We used to play that game. We've been to the wind tunnel, not just measuring our wheels but LOTS of brands' wheels, and also round vs bladed spokes, rim brakes vs disc brakes, all sorts of stuff. And we've done testing on braking heat and wheel flex and all sorts of objective measures to help people make better informed decisions.
But that's not how everyone makes decisions. And I know from my tire experience that sometimes it should actively be not how some people make decisions. I don't mean to say that ignorance is bliss, but only because that's a cliche. There is definitely joy in being unfettered with too much objective truth. Especially when we're talking about wheelsets. For our bicycles.
All of which is to say that if the millimeters matter, let's have that conversation. But if they don't, screw the idea of choosing based on depth or internal width. 2mm here or there isn't going to make a real difference in how much fun you have. But - believe me - thinking you've bought the wrong thing sure can.

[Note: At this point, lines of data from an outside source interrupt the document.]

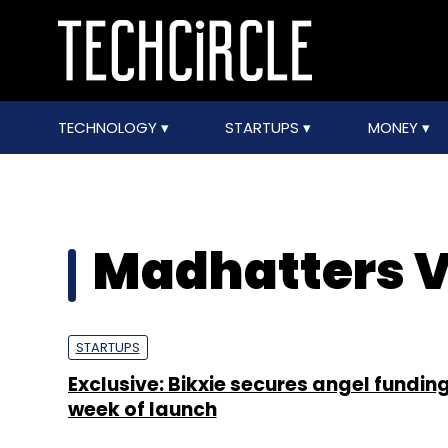
TECHNOLOGY
STARTUPS
MONEY
Madhatters V
STARTUPS
Exclusive: Bikxie secures angel funding
week of launch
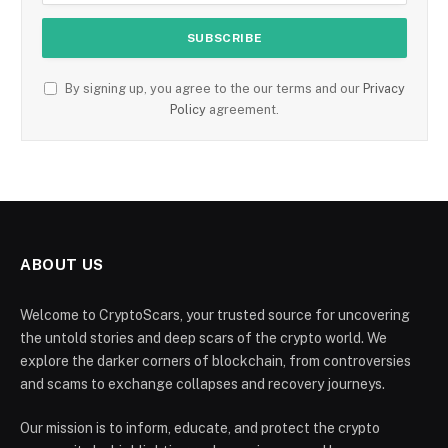
By signing up, you agree to the our terms and our
Privacy
Policy
agreement.
ABOUT US
Welcome to CryptoScars, your trusted source for uncovering
the untold stories and deep scars of the crypto world. We
explore the darker corners of blockchain, from controversies
and scams to exchange collapses and recovery journeys.
Our mission is to inform, educate, and protect the crypto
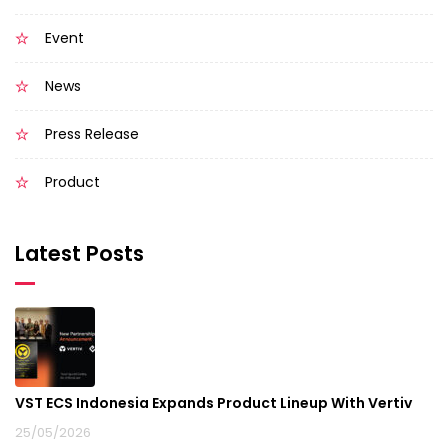
Event
News
Press Release
Product
Latest Posts
VST ECS Indonesia Expands Product Lineup With Vertiv
25/05/2026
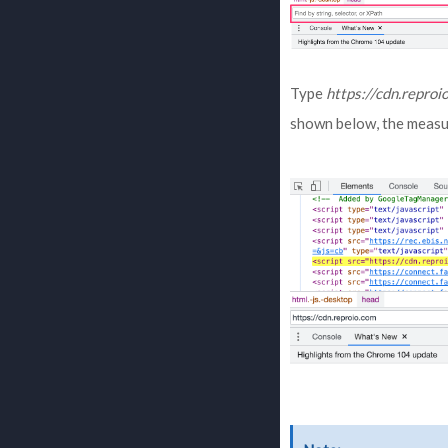
Type
https://cdn.reproi
shown below, the measu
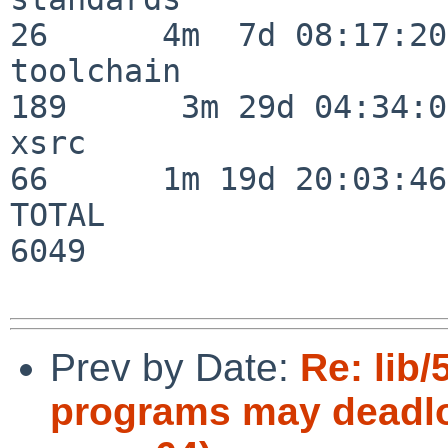
26      4m  7d 08:17:20

toolchain                
189      3m 29d 04:34:01
xsrc                      
66      1m 19d 20:03:46

TOTAL                    
6049

Prev by Date:
Re: lib/
programs may deadloc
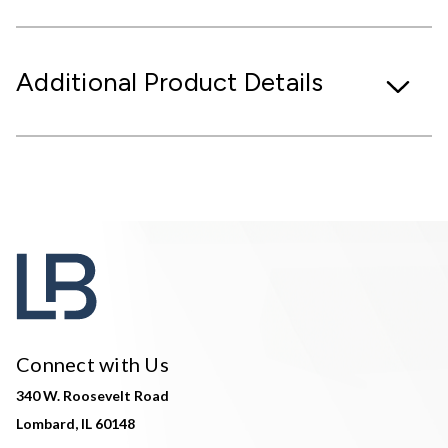
Additional Product Details
Connect with Us
340 W. Roosevelt Road
Lombard, IL 60148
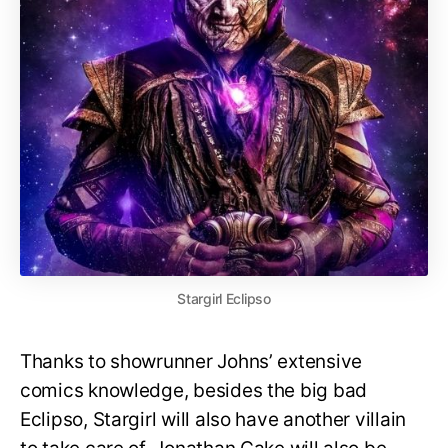
Stargirl Eclipso
Thanks to showrunner Johns’ extensive
comics knowledge, besides the big bad
Eclipso, Stargirl will also have another villain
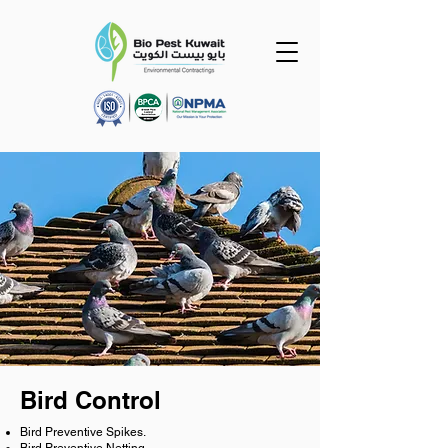
Bird Control
Bird Preventive Spikes.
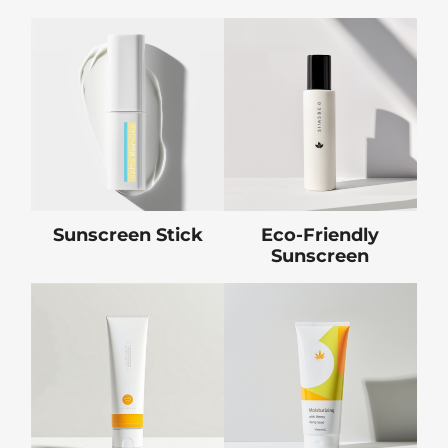
Sunscreen Stick
Eco-Friendly
Sunscreen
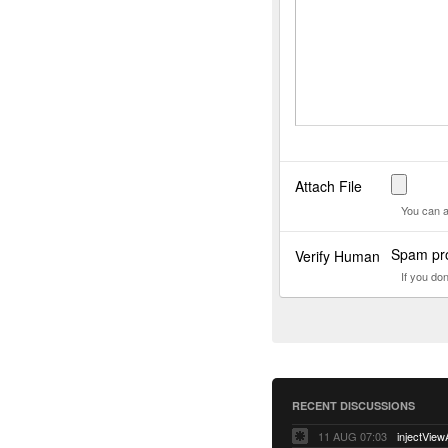
Attach File
You can a
Spam pro
Verify Human
If you do
RECENT DISCUSSIONS
11 AUG 07:03
injectView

Nothing in the last 5 or 6 years has been so much a joy to ride as my original Rail 52’s!
I miss them.
With all the fantastic upgrades in frame builds, braking and drive trains, wheel sets remain uninspiring. That’s not to say modern carbon wheels don’t work, they do and quite well. Perhaps it’s just the “It” factor of my old 52’s that I miss. I’ve been contemplating having them rebuilt with discs just so I can occasionally spend a beautiful Sunday morning rolling quickly through the Kettle Moraines.